__Data__
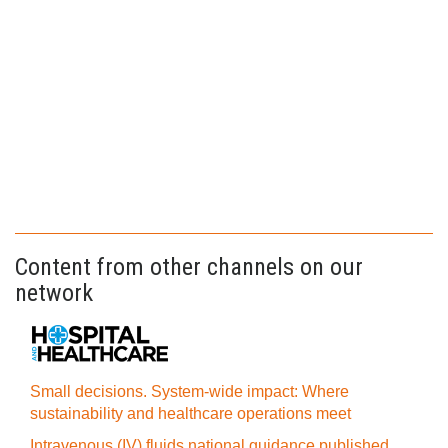
Content from other channels on our
network
Small decisions. System-wide impact: Where
sustainability and healthcare operations meet
Intravenous (IV) fluids national guidance published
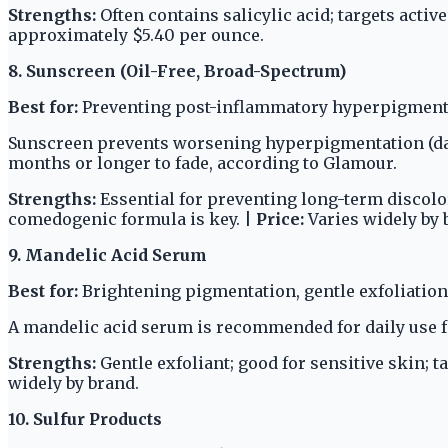
Strengths:
Often contains salicylic acid; targets activ
approximately $5.40 per ounce.
8. Sunscreen (Oil-Free, Broad-Spectrum)
Best for:
Preventing post-inflammatory hyperpigmenta
Sunscreen prevents worsening hyperpigmentation (dark
months or longer to fade, according to Glamour.
Strengths:
Essential for preventing long-term discolora
comedogenic formula is key. |
Price:
Varies widely by 
9. Mandelic Acid Serum
Best for:
Brightening pigmentation, gentle exfoliation,
A mandelic acid serum is recommended for daily use f
Strengths:
Gentle exfoliant; good for sensitive skin; 
widely by brand.
10. Sulfur Products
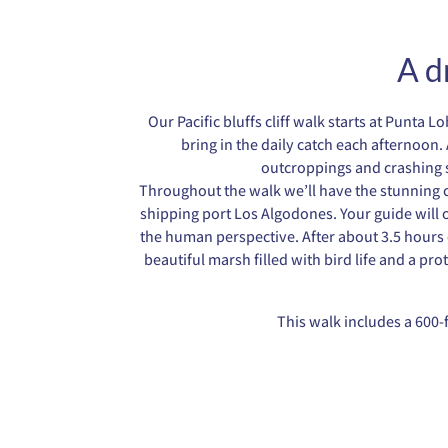
A d
Our Pacific bluffs cliff walk starts at Punt
bring in the daily catch each afternoon. 
outcroppings and crashing s
Throughout the walk we’ll have the stunning co
shipping port Los Algodones. Your guide will o
the human perspective. After about 3.5 hours o
beautiful marsh filled with bird life and a pro
This walk includes a 600-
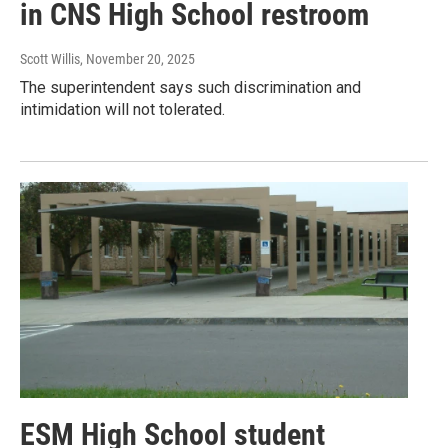
in CNS High School restroom
Scott Willis
, November 20, 2025
The superintendent says such discrimination and
intimidation will not tolerated.
ESM High School student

__What to do__
Everything from the line containing "8. Sunscreen (Oil-Free, Broad-Spectrum)" through the line containing "Varies widely by" in the material above should be retyped exactly, both ends included, and nothing more.

__Answer to the exercise__
8. Sunscreen (Oil-Free, Broad-Spectrum)
Best for:
Preventing post-inflammatory hyperpigmenta
Sunscreen prevents worsening hyperpigmentation (dark
months or longer to fade, according to Glamour.
Strengths:
Essential for preventing long-term discolora
comedogenic formula is key. |
Price:
Varies widely by 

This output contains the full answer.